Montgomery 23

Development
- Designer: Lyle Hess
- Location: United States
- Year: 1979
- No. built: 20
- Builder: Montgomery Marine Products
- Role: Cruiser

Boat
- Displacement: 3,600 lb (1,633 kg)
- Draft: 4.92 ft (1.50 m) with swing keel down

Hull
- Type: monohull
- Construction: fiberglass
- LOA: 23.00 ft (7.01 m)
- LWL: 21.83 ft (6.65 m)
- Beam: 8.00 ft (2.44 m)
- Engine: outboard motor

Hull appendages
- Keel: shoal keel with centerboard
- Ballast: 1,530 lb (694 kg)
- Rudder: transom-mounted rudder

Rig
- Rig type: Bermuda rig

Sails
- Sailplan: masthead sloop
- Total sail area: 249.00 sq ft (23.133 m^{2})

Racing
- PHRF: 234

= Montgomery 23 =

1970s US recreational keelboat

The Montgomery 23 is a recreational keelboat built by Montgomery Marine Products in the United States starting in 1979, with 20 boats completed. Boats were sold complete and ready-to-sail or as kits, with the interior left for amateur completion.

==Design==
The Montgomery 23 is built predominantly of fiberglass, with wood trim. The hull is molded with simulated wooden lapstrake construction, to make it look like a wooden boat. It has a masthead sloop rig, a nearly-plumb stem, a slightly angled transom, a transom-hung rudder controlled by a tiller and a fixed stub keel with a swing keel. It displaces 3600 lb and carries 1530 lb of ballast.

The boat has a draft of 4.92 ft with the keel extended and 2.42 ft with it retracted, allowing operation in shallow water or ground transportation on a trailer.

The boat is normally fitted with a small 3 to 6 hp outboard motor for docking and maneuvering.

The design has sleeping accommodation for four people, with a double "V"-berth in the bow cabin and two straight settee berths in the main cabin.
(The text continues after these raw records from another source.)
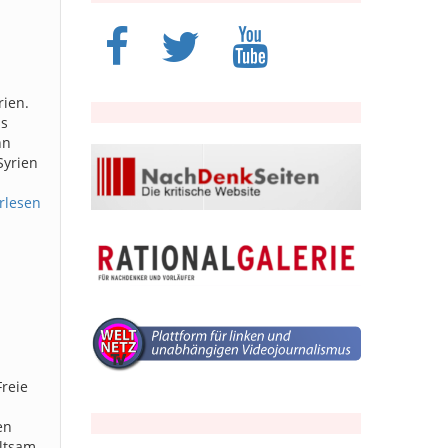
rien.
ss
nn
Syrien
rlesen
reie
en
altsam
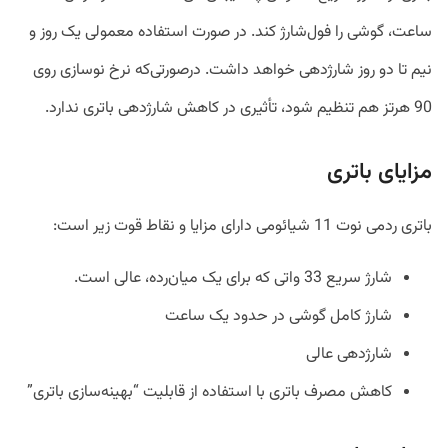
ساعت، گوشی را فول‌شارژ کند. در صورت استفاده معمولی یک روز و
نیم تا دو روز شارژدهی خواهد داشت. درصورتی‌که نرخ نوسازی روی
90 هرتز هم تنظیم شود، تأثیری در کاهش شارژدهی باتری ندارد.
مزایای باتری
باتری ردمی نوت 11 شیائومی دارای مزایا و نقاط قوت زیر است:
شارژ سریع 33 واتی که برای یک میان‌رده، عالی است.
شارژ کامل گوشی در حدود یک ساعت
شارژدهی عالی
کاهش مصرف باتری با استفاده از قابلیت “بهینه‌سازی باتری”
The galley is located on the starboard side at the companionway ladder. The galley is L-shaped and is equipped with a two-burner stove and a sink. The head is located just aft of the bow cabin on the port side. Cabin headroom is 64 in.

The design has a PHRF racing average handicap of 234 and a hull speed of 6.1 kn.

==Reception==
In a 2010 review Steve Henkel wrote, "This is an unusual fiberglass boat, partly because her hull is
lapstraked (that is, simulated overlapping planks are molded right into the hull), and partly because she has one of the tallest rigs (33' 6" bridge clearance) of all the 23-footers ... The M23 was available either factory-finished or sold without the usual fiberglass interior liner for finishing by owner. If you're buying one of these boats used, check the finish to see if it is up to the factory standard (which was fairly high), or was homebuilt ... Best features: The boat looks admirably 'shippy.' Worst features: Her trailering weight of 5,400 pounds means a hefty truck is needed to tow her."